Fred Olsen BOLT Lifesaver is undergoing a 2nd round of tests at the US Navy’s Wave Energy Test Site (WETS) on Hawaii, to power an oceanographic sensor package;

Norwegian Ocean Power has been developing a tidal device using a Darieus-turbine H300A of 300 kW and they have now permission to install their prototype in Lofoten;

• A new developer, Sea Motion, a wave energy based on a single point absorber has been tested at 1:40 scale using a national research funding (RFF).



The Ministry of Science & Technology has launched an initiative for the creation of an International research centre, the Air Centre - Portugal, Spain, Brazil and South Africa, with a number of signatory countries and Observer countries.

Two new R&D European funded projects have been very recently approved and the activities are expected to start next year:

ETIP Ocean2 – ‘European Technology and Innovation Platform for Ocean Energy’, coordinated by Ocean Energy Europe with 3 partners - WavEC, Edinburgh University and Tecnalia – and a focus on the strategic development of the ocean energy sector;

Blue-GIFT – ‘Blue Growth and Innovation Fast Tracked’, coordinated by EMEC with WavEC and other partners, funded by the European Interreg Atlantic Area programme, will implement a coordinated ocean energy technology demonstration programme aiming to support floating wind, wave and tidal projects across the Atlantic Arc region (Spain, France, Portugal, Ireland and Scotland).

AW-Energy is progressing in Portugal. Within the H2020 project MEGAROLLER, a 3-year project with a consortium of 10 European partners (Portugal, Finland, Germany and Norway), a new PTO for a 1 MW waveroller device will be designed, build and tested.

Within the European funded project WETFEET, coordinated by WavEC, a twin-rotor air turbine has been developed by IST (Instituto Superior Técnico), and also a multipurpose platform made of OWCs wave energy converters has been tested at 1:40 scale at Plymouth University.

IST and the Portuguese company Kymaner have been developing a bi-radial turbine, which has been tested at Mutriku breakwater, in Spain, for one year within the European funded project OPERA led by TECNALIA. In October, the bi-radial turbine was installed at MARMOK-A-5 spar-buoy OWC for testing at Bimep test site.

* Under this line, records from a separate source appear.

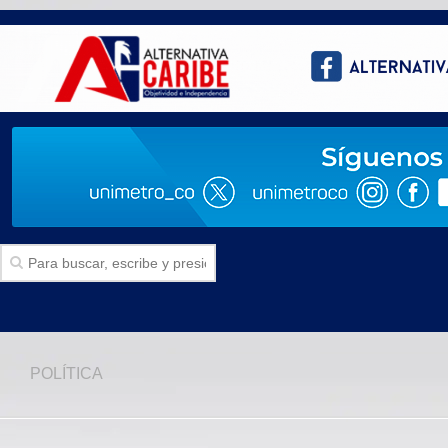
Inicio
POLÍTICA
SECCIONES
Politica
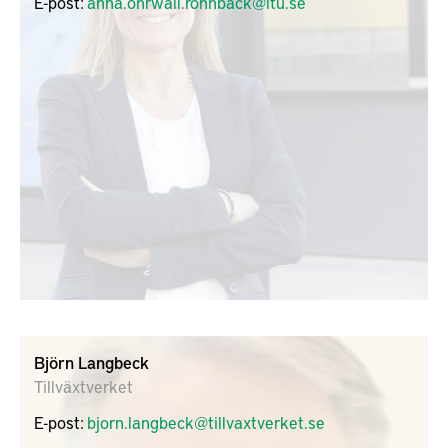
E-post:
anna.ohrwall.ronnback@ltu.se
Björn Langbeck
Tillväxtverket
E-post:
bjorn.langbeck@tillvaxtverket.se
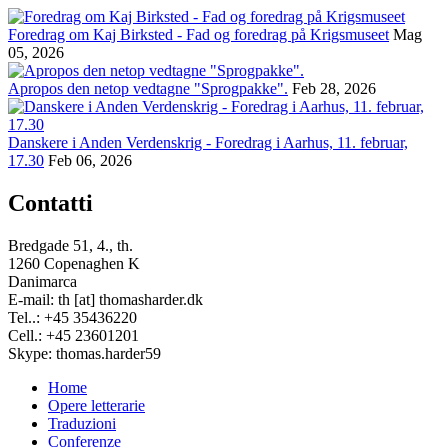
Foredrag om Kaj Birksted - Fad og foredrag på Krigsmuseet
Mag
05, 2026
Apropos den netop vedtagne "Sprogpakke".
Feb 28, 2026
Danskere i Anden Verdenskrig - Foredrag i Aarhus, 11. februar,
17.30
Feb 06, 2026
Contatti
Bredgade 51, 4., th.
1260 Copenaghen K
Danimarca
E-mail: th [at] thomasharder.dk
Tel..: +45 35436220
Cell.: +45 23601201
Skype: thomas.harder59
Home
Opere letterarie
Footer
Traduzioni
menu
Conferenze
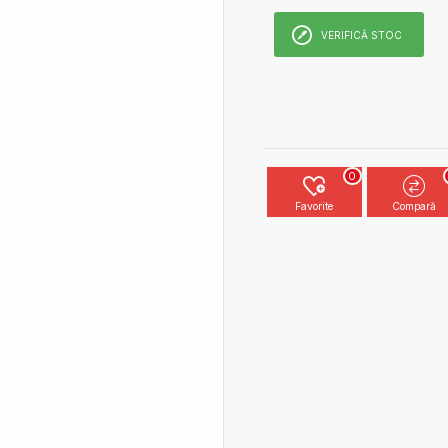
VERIFICĂ STOC
0
Favorite
Compară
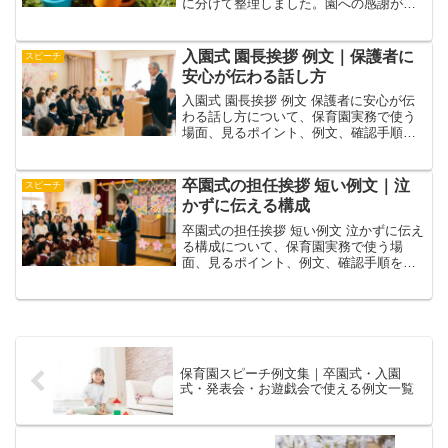
に分けて整理しました。園への感謝が伝
わる形です。
入園式 園長挨拶 例文｜保護者に
スピーチ
安心が伝わる話し方
入園式 園長挨拶 例文 保護者に安心が伝
わる話し方について、保育園実務で使う
場面、見るポイント、例文、確認手順を
整理。入園式で園長が話す挨拶の構成
と、短めの例文を紹介します。関連記事
とあわせて園内で調整しやすい形にまと
卒園式の担任挨拶 短い例文｜泣
スピーチ
めています。
かずに伝える構成
卒園式の担任挨拶 短い例文 泣かずに伝え
る構成について、保育園実務で使う場
面、見るポイント、例文、確認手順を整
理。卒園式で担任が短く話すための構成
と例文をまとめます。関連記事とあわせ
て園内で調整しやすい形にまとめていま
す。
保育園スピーチ例文集｜卒園式・入園
式・発表会・お遊戯会で使える例文一覧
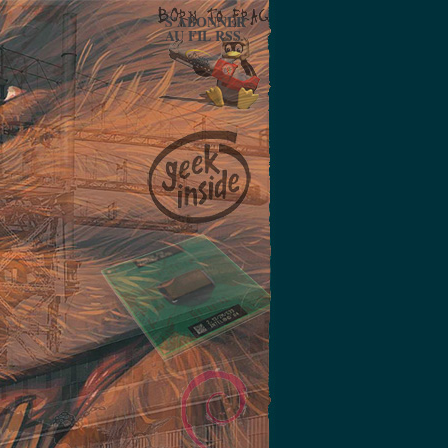
S'ABONNER
AU FIL RSS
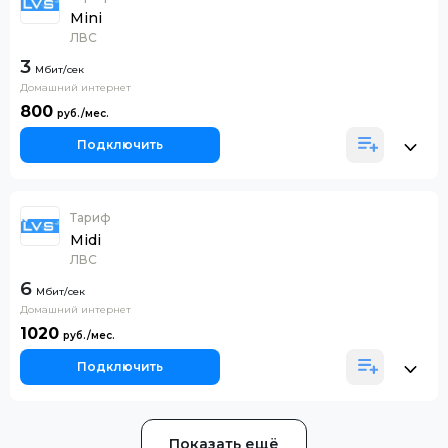
Mini
ЛВС
3
Домашний интернет
800
Подключить
Тариф
Midi
ЛВС
6
Домашний интернет
1020
Подключить
Показать ещё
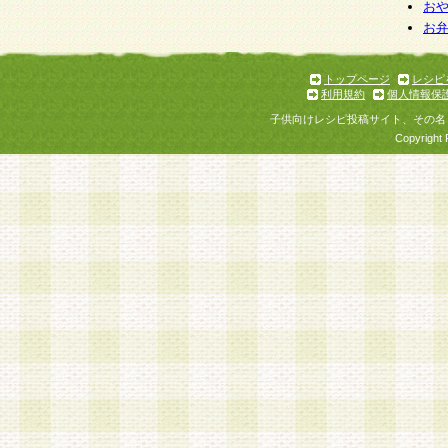
個人情報を与えることは任意ですが、個人情報
お
お
意をいただけない場合には、当社のサービスの
お問い合わせ・ご相談への対応ができない場合
了承ください。
トップページ
レシピ
利用規約
個人情報保
子供向けレシピ投稿サイト、その名
Copyright 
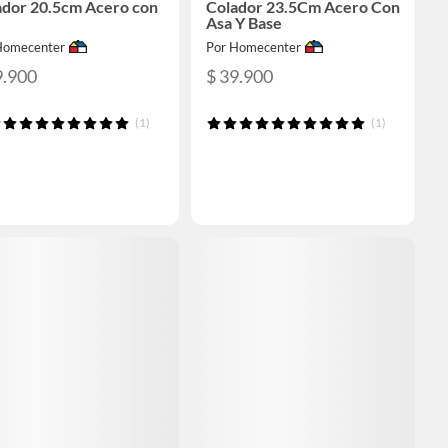
ador 20.5cm Acero con
Colador 23.5Cm Acero Con
Asa Y Base
Homecenter
Por Homecenter
9.900
$ 39.900
(1)
(1)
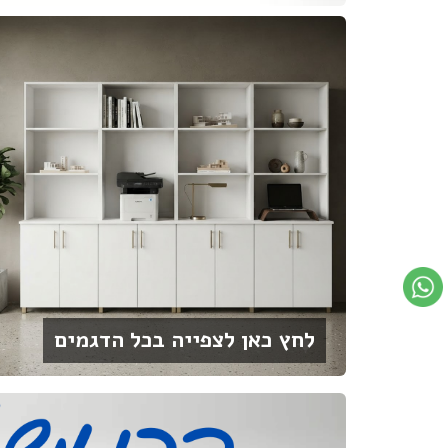
לחץ כאן לצפייה בכל הדגמים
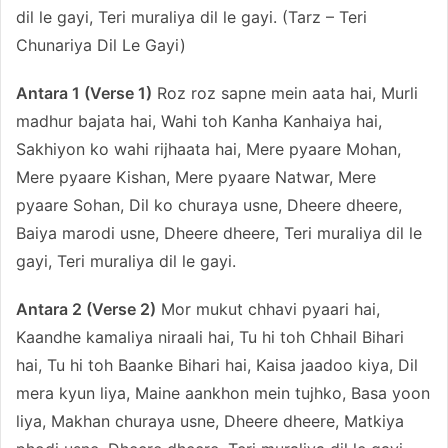
dil le gayi, Teri muraliya dil le gayi. (Tarz – Teri
Chunariya Dil Le Gayi)
Antara 1 (Verse 1)
Roz roz sapne mein aata hai, Murli
madhur bajata hai, Wahi toh Kanha Kanhaiya hai,
Sakhiyon ko wahi rijhaata hai, Mere pyaare Mohan,
Mere pyaare Kishan, Mere pyaare Natwar, Mere
pyaare Sohan, Dil ko churaya usne, Dheere dheere,
Baiya marodi usne, Dheere dheere, Teri muraliya dil le
gayi, Teri muraliya dil le gayi.
Antara 2 (Verse 2)
Mor mukut chhavi pyaari hai,
Kaandhe kamaliya niraali hai, Tu hi toh Chhail Bihari
hai, Tu hi toh Baanke Bihari hai, Kaisa jaadoo kiya, Dil
mera kyun liya, Maine aankhon mein tujhko, Basa yoon
liya, Makhan churaya usne, Dheere dheere, Matkiya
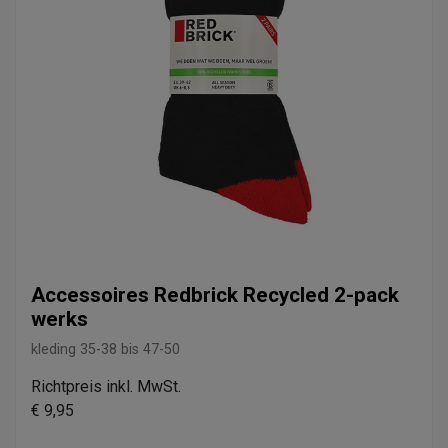
Accessoires Redbrick Recycled 2-pack
werks
kleding
35-38 bis 47-50
Richtpreis inkl. MwSt.
€ 9,95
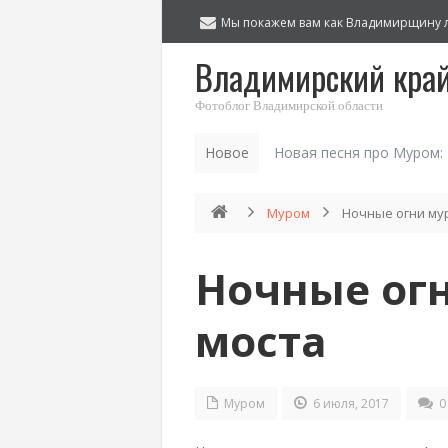
Мы покажем вам как Владимирщину 
Владимирский кра
Фотоблог Владимирской области
Новое
Новая песня про Муром:
Муром
Ночные огни му
Ночные ог
моста
Муром
6 июля, 2017
0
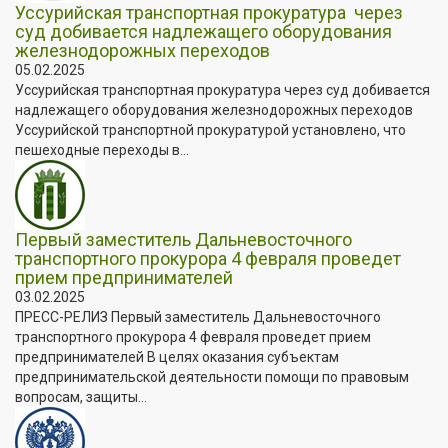
️Уссурийская транспортная прокуратура через
суд добивается надлежащего оборудования
железнодорожных переходов
05.02.2025
️Уссурийская транспортная прокуратура через суд добивается
надлежащего оборудования железнодорожных переходов
Уссурийской транспортной прокуратурой установлено, что
пешеходные переходы в...
Первый заместитель Дальневосточного
транспортного прокурора 4 февраля проведет
прием предпринимателей
03.02.2025
ПРЕСС-РЕЛИЗ Первый заместитель Дальневосточного
транспортного прокурора 4 февраля проведет прием
предпринимателей В целях оказания субъектам
предпринимательской деятельности помощи по правовым
вопросам, защиты...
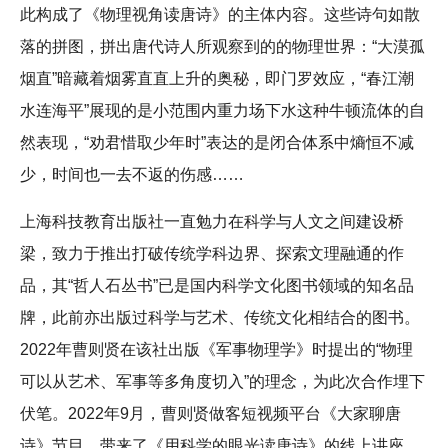
此构成了《物理视角读唐诗》的主体内容。这些诗句如散
落的拼图，拼出唐代诗人所观察到的的物理世界：“大漠孤
烟直”暗藏着烟雾直直上升的奥秘，即门罗效应，“春江潮
水连海平”展现的是小范围内重力场下水这种牛顿流体的自
然表现，“劝君惜取少年时”表达的是闭合体系中熵恒不减
少，时间也一去不返的伤感……
上海科技教育出版社一直勉力在科学与人文之间建设桥
梁，致力于推出打破传统学科边界、探索文理融通的作
品，其“哲人石丛书”已是国内科学文化图书领域的知名品
牌，此前亦出版过科学与艺术、传统文化相结合的图书。
2022年曹则贤在该社出版《军事物理学》时提出的“物理
可以从艺术、军事等多角度切入”的理念，为此次合作埋下
伏笔。2022年9月，曹则贤做客短视频平台《大家聊唐
诗》节目，带来了《用科学的眼光读唐诗》的线上讲座，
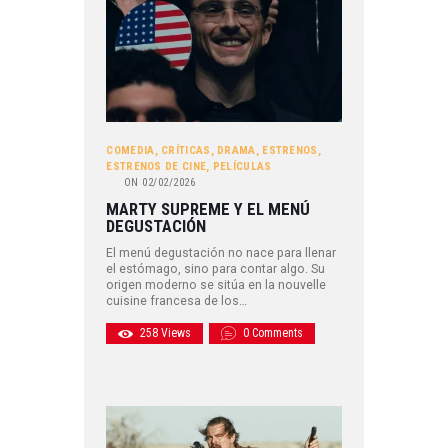
COMEDIA
,
CRÍTICAS
,
DRAMA
,
ESTRENOS
,
ESTRENOS DE CINE
,
PELÍCULAS
ON
02/02/2026
MARTY SUPREME Y EL MENÚ
DEGUSTACIÓN
El menú degustación no nace para llenar
el estómago, sino para contar algo. Su
origen moderno se sitúa en la nouvelle
cuisine francesa de los…
258
Views
0
Comments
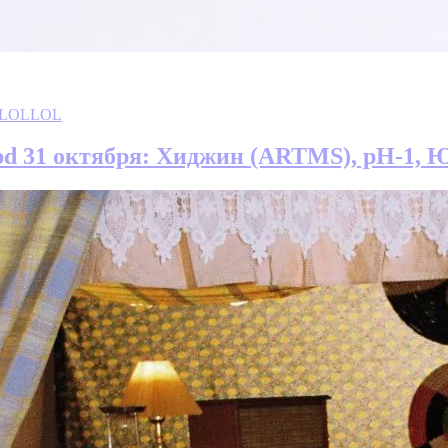
LOL
upd 31 октября: Хиджин (ARTMS), pH-1,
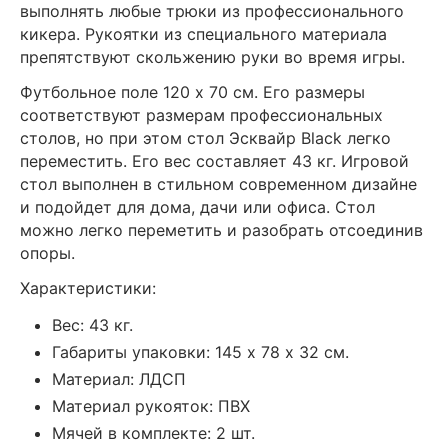
выполнять любые трюки из профессионального
кикера. Рукоятки из специального материала
препятствуют скольжению руки во время игры.
Футбольное поле 120 х 70 см. Его размеры
соответствуют размерам профессиональных
столов, но при этом стол Эсквайр Black легко
переместить. Его вес составляет 43 кг. Игровой
стол выполнен в стильном современном дизайне
и подойдет для дома, дачи или офиса. Стол
можно легко переметить и разобрать отсоединив
опоры.
Характеристики:
Вес: 43 кг.
Габариты упаковки: 145 х 78 х 32 см.
Материал: ЛДСП
Материал рукояток: ПВХ
Мячей в комплекте: 2 шт.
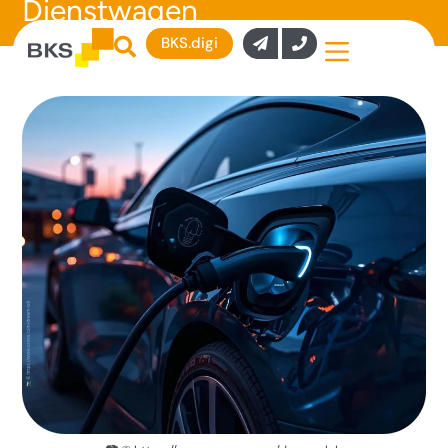
Dienstwagen
BKS.digi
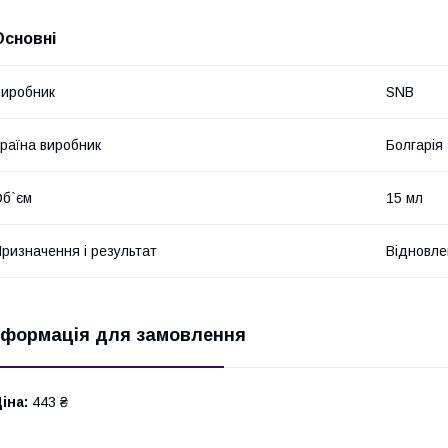
Основні
иробник
SNB
раїна виробник
Болгарія
б`єм
15 мл
ризначення і результат
Відновле
нформація для замовлення
іна:
443 ₴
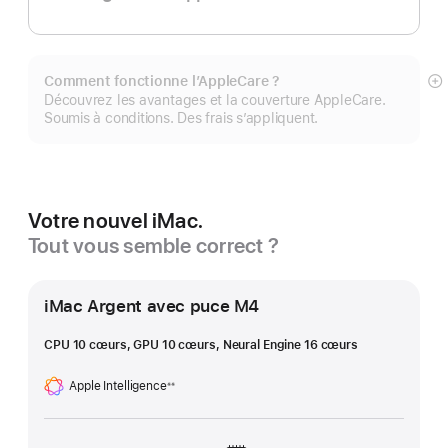
Comment fonctionne l’AppleCare ?
Af
Découvrez les avantages et la couverture AppleCare.
pl
Soumis à conditions. Des frais s’appliquent.
Votre nouvel iMac.
Tout vous semble correct ?
iMac Argent avec puce M4
CPU 10 cœurs, GPU 10 cœurs, Neural Engine 16 cœurs
Apple Intelligence
※※
Note
de
bas
de
page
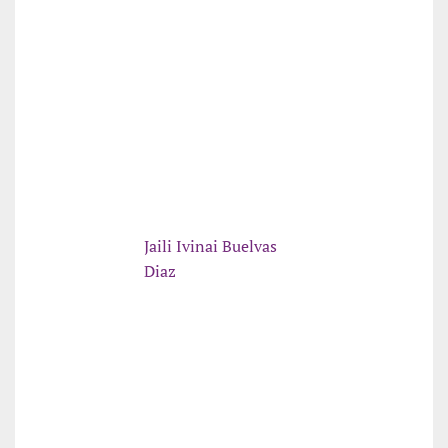
Jaili Ivinai Buelvas
Diaz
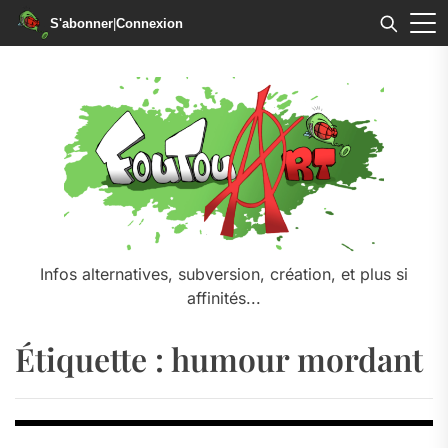
S'abonner
|
Connexion
Skip
to
the
content
Infos alternatives, subversion, création, et plus si
affinités...
Étiquette :
humour mordant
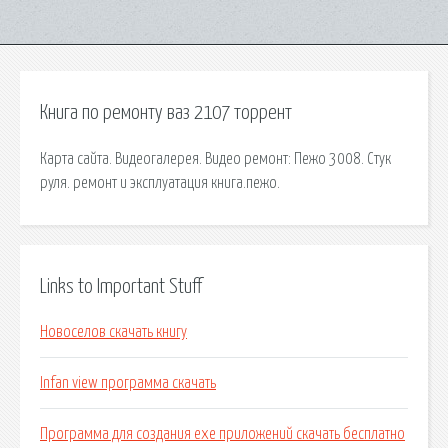
Книга по ремонту ваз 2107 торрент
Карта сайта. Видеогалерея. Видео ремонт: Пежо 3008. Стук
руля. ремонт и эксплуатация книга.пежо.
Links to Important Stuff
Новоселов скачать книгу
Infan view программа скачать
Программа для создания ехе приложений скачать бесплатно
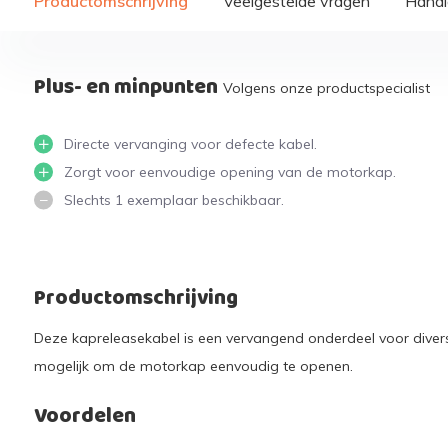
Productomschrijving
Veelgestelde vragen
Handi
Plus- en minpunten
Volgens onze productspecialist
Directe vervanging voor defecte kabel.
Zorgt voor eenvoudige opening van de motorkap.
Slechts 1 exemplaar beschikbaar.
Productomschrijving
Deze kapreleasekabel is een vervangend onderdeel voor diver
mogelijk om de motorkap eenvoudig te openen.
Voordelen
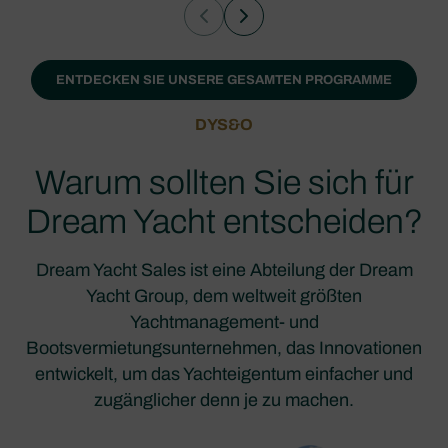
ENTDECKEN SIE UNSERE GESAMTEN PROGRAMME
DYS&O
Warum sollten Sie sich für
Dream Yacht entscheiden?
Dream Yacht Sales ist eine Abteilung der Dream
Yacht Group, dem weltweit größten
Yachtmanagement- und
Bootsvermietungsunternehmen, das Innovationen
entwickelt, um das Yachteigentum einfacher und
zugänglicher denn je zu machen.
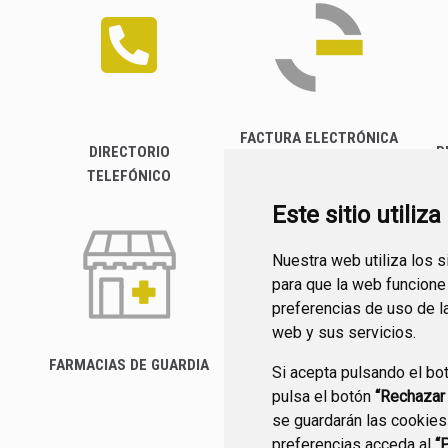
FACTURA ELECTRÓNICA
DIRECTORIO
P
TELEFÓNICO
Este sitio utiliz
Nuestra web utiliza los 
para que la web funcione
preferencias de uso de l
web y sus servicios.
FARMACIAS DE GUARDIA
Si acepta pulsando el bo
CANAL YOUTUBE
pulsa el botón
“Rechazar
se guardarán las cookies
preferencias acceda al
“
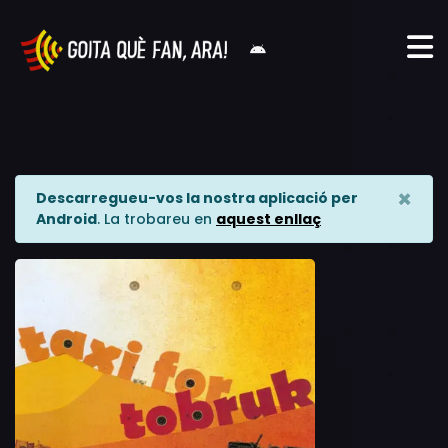
×
Descarregueu-vos la nostra aplicació per
Android
. La trobareu en
aquest enllaç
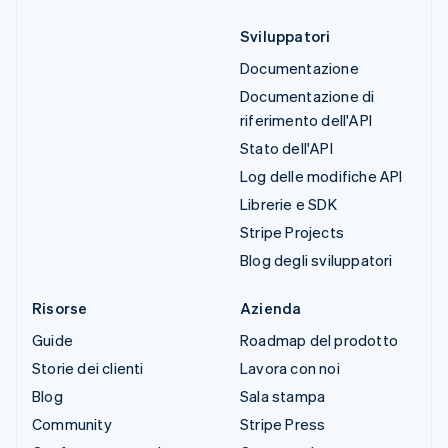
Sviluppatori
Documentazione
Documentazione di
riferimento dell'API
Stato dell'API
Log delle modifiche API
Librerie e SDK
Stripe Projects
Blog degli sviluppatori
Risorse
Azienda
Guide
Roadmap del prodotto
Storie dei clienti
Lavora con noi
Blog
Sala stampa
Community
Stripe Press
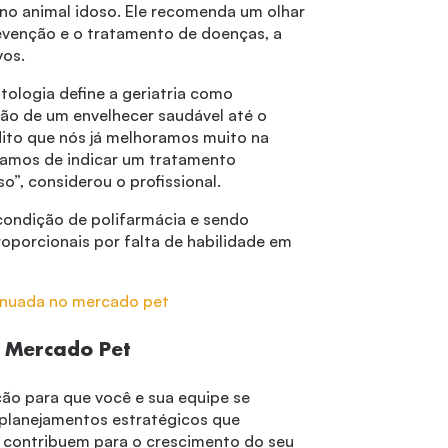
no animal idoso. Ele recomenda um olhar
evenção e o tratamento de doenças, a
vos.
ntologia define a geriatria como
ão de um envelhecer saudável até o
dito que nós já melhoramos muito na
xamos de indicar um tratamento
o”, considerou o profissional.
condição de polifarmácia e sendo
oporcionais por falta de habilidade em
inuada no mercado pet
o Mercado Pet
o para que você e sua equipe se
planejamentos estratégicos que
contribuem para o crescimento do seu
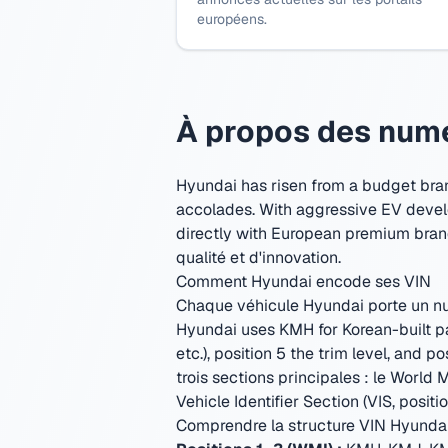
européens.
À propos des numé
Hyundai has risen from a budget bran
accolades. With aggressive EV devel
directly with European premium bran
qualité et d'innovation.
Comment Hyundai encode ses VIN
Chaque véhicule Hyundai porte un numé
Hyundai uses KMH for Korean-built pa
etc.), position 5 the trim level, and
trois sections principales : le World 
Vehicle Identifier Section (VIS, positio
Comprendre la structure VIN Hyunda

Since 2017, Portugal has in place a national funding scheme, called ‘Blue Fund’ (Fundo Azul) aiming to stimulate a new generation of sea entrepreneurs, creating innovative and profitable business opportunities in the blue economy. A total support of €1 million has been allocated to fund projects up to a maximum €200 thousand per project.  “BlueCAO” is one of these projects, coordinated by WavEC, which consists in the development of an offshore platform concept for the integrated supply of energy and food to offshore aquaculture parks based on a compact aggregate of coaxial oscillating water columns wave energy devices.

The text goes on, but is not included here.